Review the page before publishing
The fastest workflow is not to publish first and inspect later. Check the rendered page before generating a public link so the first shared version is already useful. This matters for client drafts, AI-generated landing pages, QA reproductions, classroom assignments, and one-page demos. First make sure the page is correct, then create the URL. That small pause reduces confusion and helps recipients focus on the version you intended to show.
Generate a URL when the page is ready
Once the page looks right, turn it into a shareable URL. This lightweight workflow is ideal when you need one browser-ready page without a full hosting setup. Send the link through email, Slack, a ticket, a document, or a client message. The recipient opens it directly in a browser without downloading a file or copying code into an editor. For temporary demos and review links, that is often the shortest path from source code to useful feedback.
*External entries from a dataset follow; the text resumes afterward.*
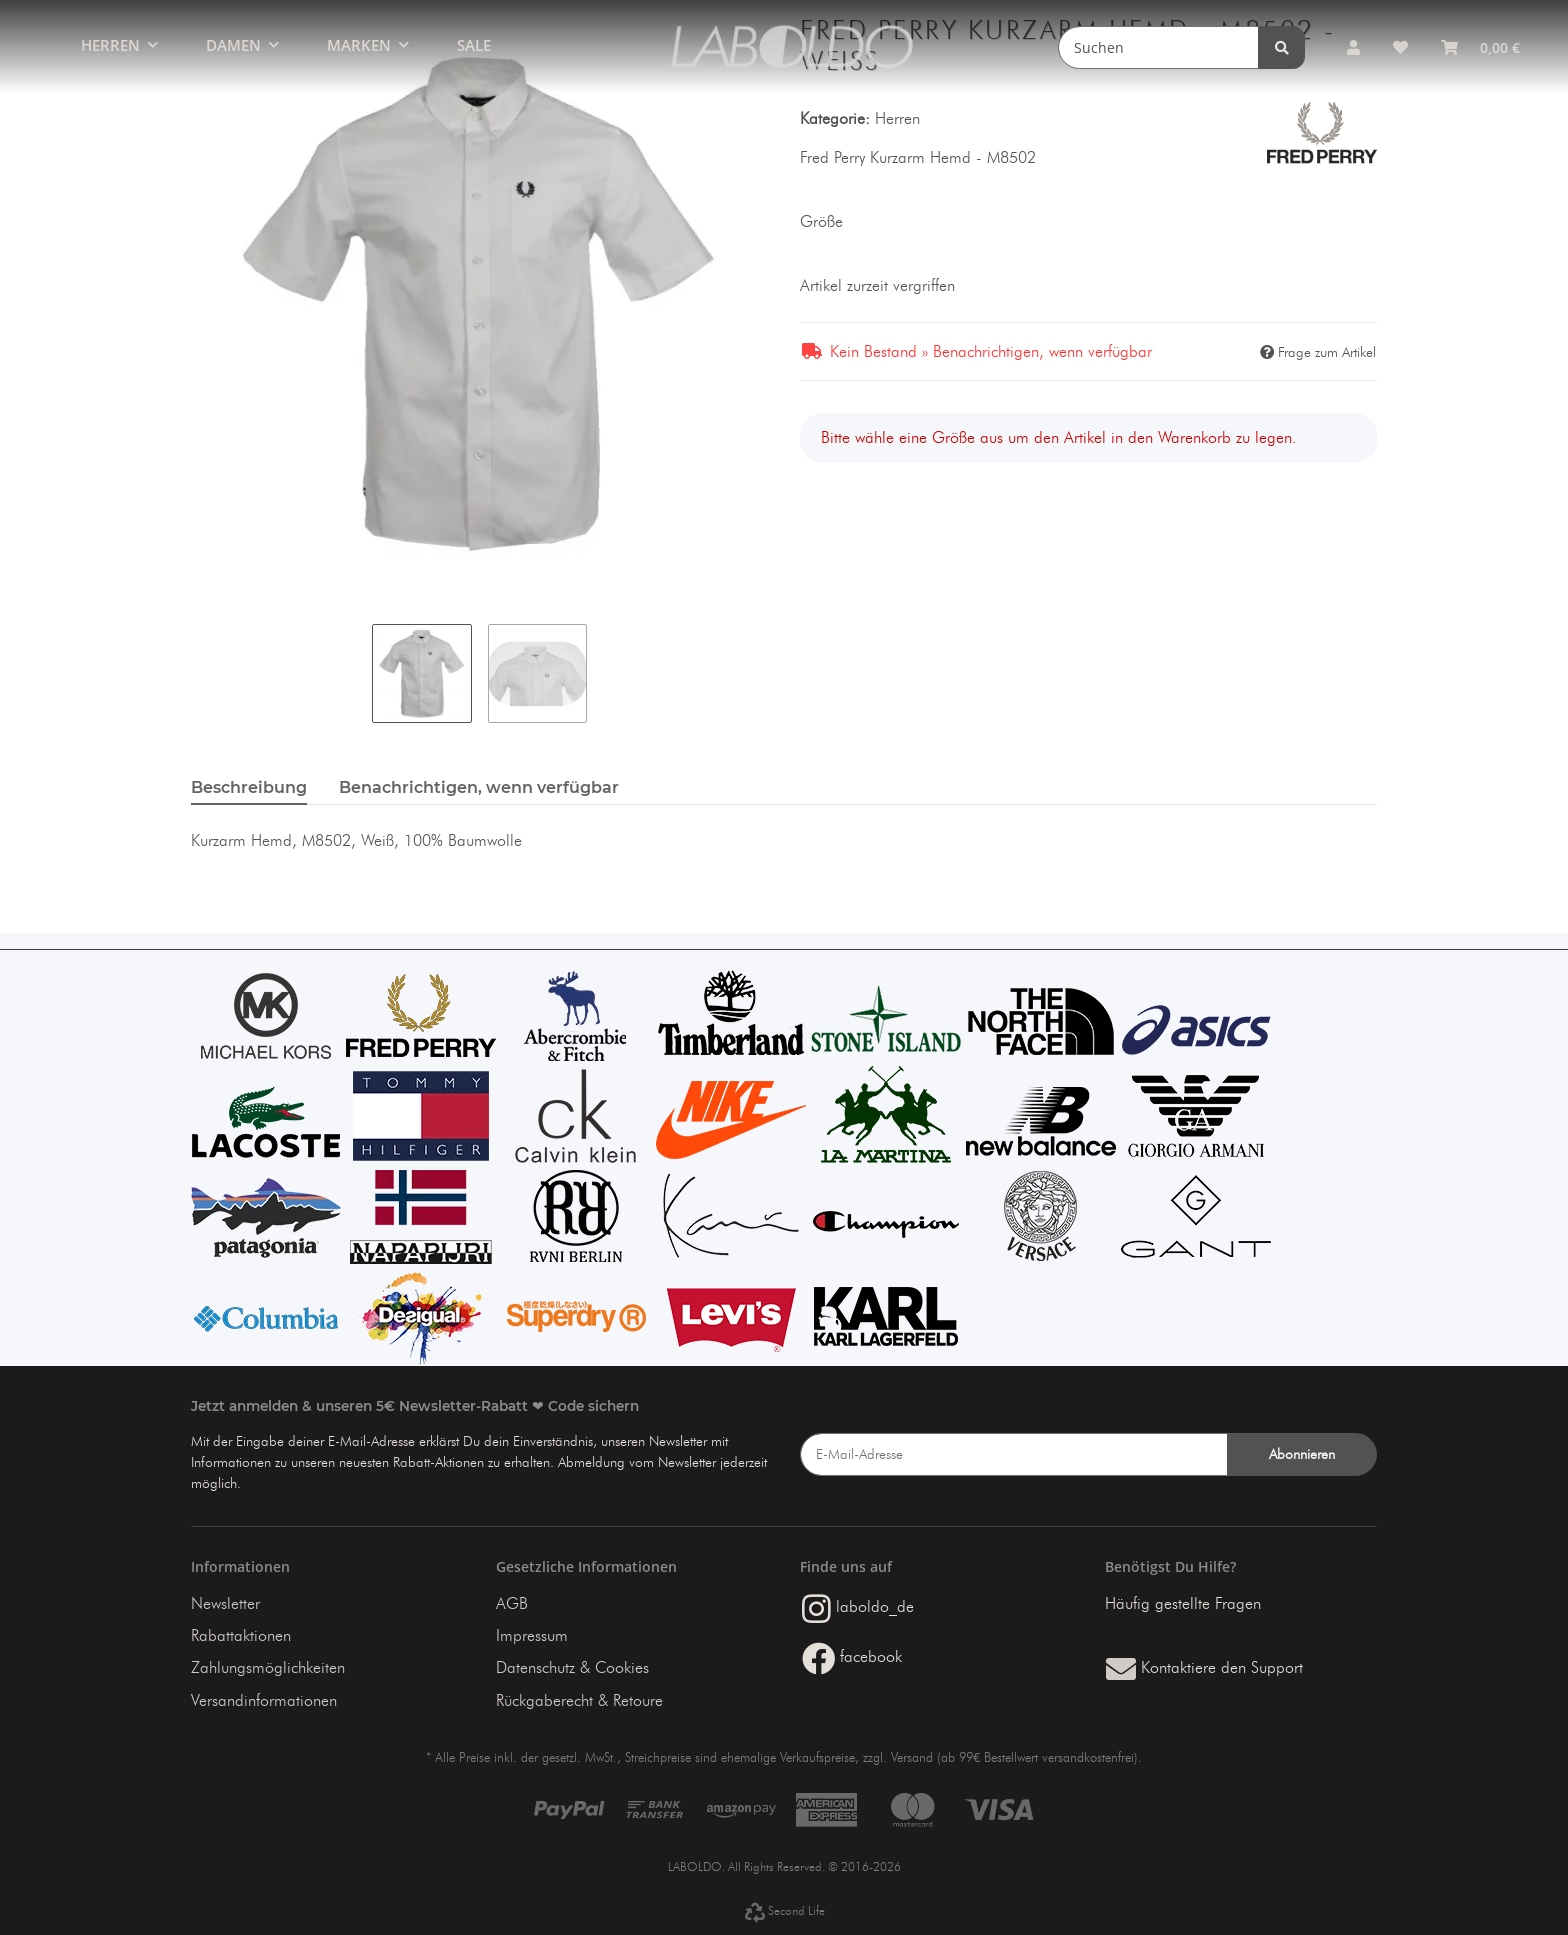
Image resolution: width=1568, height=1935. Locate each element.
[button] (1352, 47)
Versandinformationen (264, 1700)
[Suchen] (1162, 47)
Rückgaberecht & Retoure (579, 1700)
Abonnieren (1302, 1454)
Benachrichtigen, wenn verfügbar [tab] (479, 787)
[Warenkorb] (1480, 47)
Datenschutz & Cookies (572, 1667)
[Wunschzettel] (1400, 47)
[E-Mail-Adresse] (1014, 1454)
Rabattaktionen (241, 1635)
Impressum (532, 1635)
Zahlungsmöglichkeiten (268, 1667)
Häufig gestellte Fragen (1183, 1603)
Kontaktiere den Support (1204, 1667)
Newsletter (225, 1603)
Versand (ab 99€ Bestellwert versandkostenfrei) (1014, 1757)
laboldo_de (858, 1606)
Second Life (785, 1910)
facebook (852, 1656)
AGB (512, 1603)
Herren (897, 118)
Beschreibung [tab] (249, 787)
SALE (474, 45)
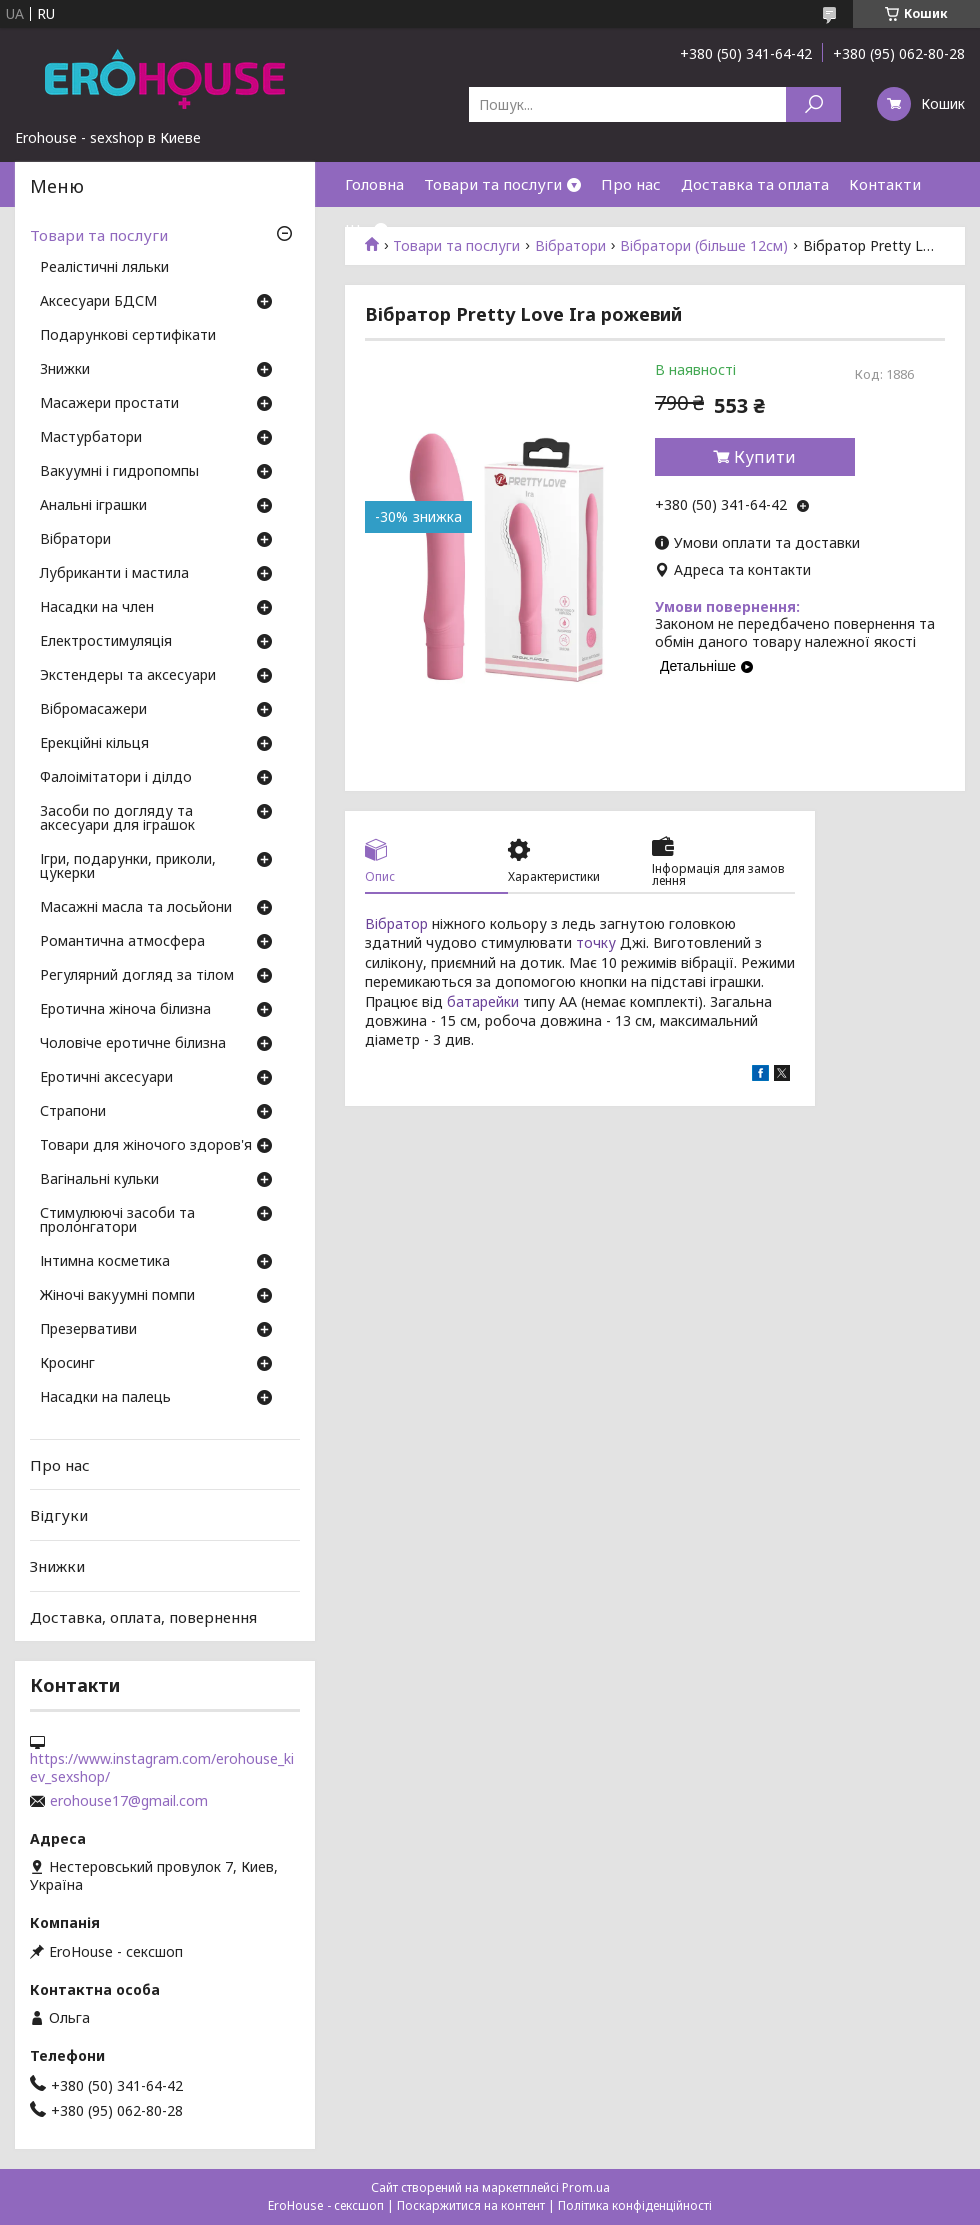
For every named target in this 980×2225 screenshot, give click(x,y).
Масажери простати (109, 404)
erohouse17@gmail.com (129, 1801)
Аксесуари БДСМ (98, 302)
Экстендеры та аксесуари (128, 676)
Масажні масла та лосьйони (136, 908)
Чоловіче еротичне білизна (133, 1044)
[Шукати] (813, 104)
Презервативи (88, 1330)
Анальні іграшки (93, 506)
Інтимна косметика (105, 1262)
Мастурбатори (91, 438)
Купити (765, 457)
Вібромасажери (93, 710)
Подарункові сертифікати (128, 336)
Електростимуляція (106, 642)
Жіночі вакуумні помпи (117, 1296)
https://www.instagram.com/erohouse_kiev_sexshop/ (162, 1768)
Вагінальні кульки (99, 1180)
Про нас (631, 184)
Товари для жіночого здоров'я (146, 1146)
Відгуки (59, 1515)
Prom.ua (586, 2187)
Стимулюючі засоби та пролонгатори (117, 1221)
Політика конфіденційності (635, 2205)
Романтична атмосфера (122, 942)
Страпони (73, 1112)
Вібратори (75, 540)
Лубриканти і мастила (114, 574)
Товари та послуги (493, 184)
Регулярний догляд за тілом (137, 976)
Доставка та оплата (755, 184)
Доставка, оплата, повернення (143, 1616)
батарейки (483, 1001)
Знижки (65, 370)
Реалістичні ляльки (104, 268)
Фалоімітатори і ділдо (116, 778)
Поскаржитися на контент (471, 2205)
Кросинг (67, 1364)
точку (596, 942)
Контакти (885, 184)
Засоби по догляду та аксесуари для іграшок (117, 819)
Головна (374, 184)
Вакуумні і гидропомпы (119, 472)
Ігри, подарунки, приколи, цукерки (128, 867)
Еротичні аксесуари (106, 1078)
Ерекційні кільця (94, 744)
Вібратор (396, 923)
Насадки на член (97, 608)
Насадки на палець (105, 1398)
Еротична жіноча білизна (125, 1010)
Know when to move to full hosting
This tool is not a replacement for production hosting. It works best for single pages, prototypes, experiments, generated code, visual QA cases, and short-lived review links. Move to a normal hosting workflow when the project needs multiple routes, backend services, authentication, environment variables, a custom domain, deployment history, or a long-term production home. The value here is focus: paste code, inspect the result, and share one page quickly.
Review AI-generated pages before sharing
AI tools can create pages quickly, so a browser check is especially useful for generated code. Paste a landing page, pricing table, newsletter, dashboard mockup, or teaching example and inspect the result immediately. Look for placeholder links, invented claims, unnecessary scripts, poor contrast, broken mobile layouts, and content that should not be public. Fast rendering speeds up inspection, but it does not replace judgment.